Gay fashion icons Domenico Dolce and Stefano Gabbana, founders of the luxury Italian fashion house Dolce & Gabbana, recently gave an interview in which they discussed their views on the family. The most fascinating quote was, when asked if they would ever marry, Gabbana answered: “No, never. How can I swear to love and be faithful to one person forever? I never believed in marriage heterosexual or homosexual. It's a promise you cannot keep.” Unlike the recent shift in gay-think towards a scrubbed-up monogamous and domestically dull image of the gay male couple – the middle-aged Gabbana has taken homosexuality back to its 1970s Sodom and Gomorrah roots – that of excess and hedonism; in the same interview Gabbana stated, regarding death and old age: “I would not want to end my life on a bed, better to die while dancing in the disco.” This is honesty unseen in the media since the post-AIDS era.
Despite their success in the fashion world and consequently raising the visibility of homosexual men and gay male couples everywhere, in this same interview, Gabbana said something that caused a world-wide backlash from gay men and their celebrity sympathizers; regarding the gay male penchant for test-tube babies, Gabbana said: “I’m skeptical of chemical offsprings and rented wombs, chosen from a catalogue. Life has a natural course…There are things that should not be changed, and one of these is the family.” Although that answer has gotten the most attention, what Dolce later said, I think is more important: “I’m gay, I cannot have a child. I believe that we cannot have everything in life…It is also good to deprive yourself of something. Life has its natural course; there are things that must not be changed. And one of these is the family.”

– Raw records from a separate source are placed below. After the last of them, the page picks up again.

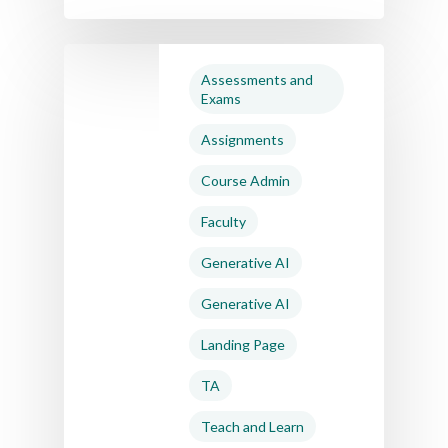
Assessments and
Exams
Assignments
Course Admin
Faculty
Generative AI
Generative AI
Landing Page
TA
Teach and Learn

Both Dolce and Gabbana are Italian, raised in Catholic homes, unlike the WASP-ish Elton John, who became immediately outraged after getting word of the interview; their attitudes are less stridently political – therefore, their persona less incumbent upon an acceptance neuroses that pervades much of homosexuality. A Catholic upbringing, even if abandoned, still leaves a small mustard seed of faith; this was also evidenced in the autobiography of gay Italian film director Franco Zeffirelli who wrote: “I believe totally in the teachings of the [Catholic] Church and this means admittedly that my way of life is sinful…I see no reason for the Church to bend to the easy solution of changing its age-old morality to suit the promiscuity of our day.” What these men have reached is sort of sad and uncomfortable stalemate between their homosexuality and their deep consideration that Catholicism is inconvenient, but true. You see this push and pull struggle in the Dolce & Gabbana adverts that are sometimes beautifully conceived with Catholic religious imagery, but then become grossly pornographic.
Yet, current gay Western philosophy is Protestant based and highly puritanical; it seeks out courts and laws for salvation – it needs words (Sola scriptura) of comfort and acceptance from big-government: replacing the condemnation and rejection they got from their fathers. Especially in children raised with a devoid of religion, there is no alternative route to peace: it’s all or nothing. For this reason, homosexuals quickly resort to bullying and threats; they reenact the abuse they experienced on the school athletic field. Those that reject them, they demonize: seeing critics’ lack of approval as based on hate, not on any actual religious or moral tradition. They rally and berate – until, the day which will never arrive – they feel that everyone loves them. It’s a process hinged on doubt. There is no authority, even in the forgotten background – all that survives is the hurt.